▸ TRY IT: Repeat the listing below exactly. Pictures do not belong in the copy.

▸ DATA IN THIS EXERCISE:

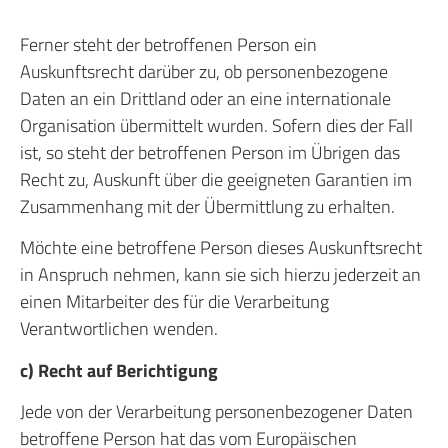
Ferner steht der betroffenen Person ein
Auskunftsrecht darüber zu, ob personenbezogene
Daten an ein Drittland oder an eine internationale
Organisation übermittelt wurden. Sofern dies der Fall
ist, so steht der betroffenen Person im Übrigen das
Recht zu, Auskunft über die geeigneten Garantien im
Zusammenhang mit der Übermittlung zu erhalten.
Möchte eine betroffene Person dieses Auskunftsrecht
in Anspruch nehmen, kann sie sich hierzu jederzeit an
einen Mitarbeiter des für die Verarbeitung
Verantwortlichen wenden.
c) Recht auf Berichtigung
Jede von der Verarbeitung personenbezogener Daten
betroffene Person hat das vom Europäischen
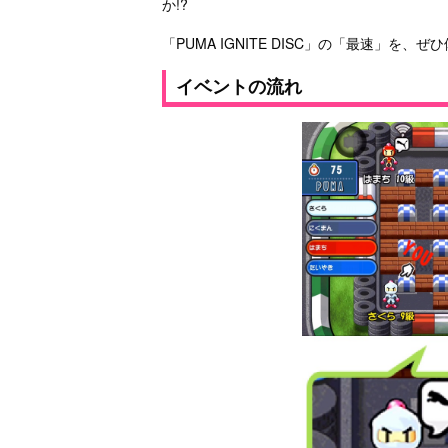
か!?
「PUMA IGNITE DISC」の「最速」を
イベントの流れ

▸ ANSWER TO THIS PROBLEM:
Ferner steht der betroffenen Person ein
Auskunftsrecht darüber zu, ob personenbezogene
Daten an ein Drittland oder an eine internationale
Organisation übermittelt wurden. Sofern dies der Fall
ist, so steht der betroffenen Person im Übrigen das
Recht zu, Auskunft über die geeigneten Garantien im
Zusammenhang mit der Übermittlung zu erhalten.
Möchte eine betroffene Person dieses Auskunftsrecht
in Anspruch nehmen, kann sie sich hierzu jederzeit an
einen Mitarbeiter des für die Verarbeitung
Verantwortlichen wenden.
c) Recht auf Berichtigung
Jede von der Verarbeitung personenbezogener Daten
betroffene Person hat das vom Europäischen
か!?
「PUMA IGNITE DISC」の「最速」を
イベントの流れ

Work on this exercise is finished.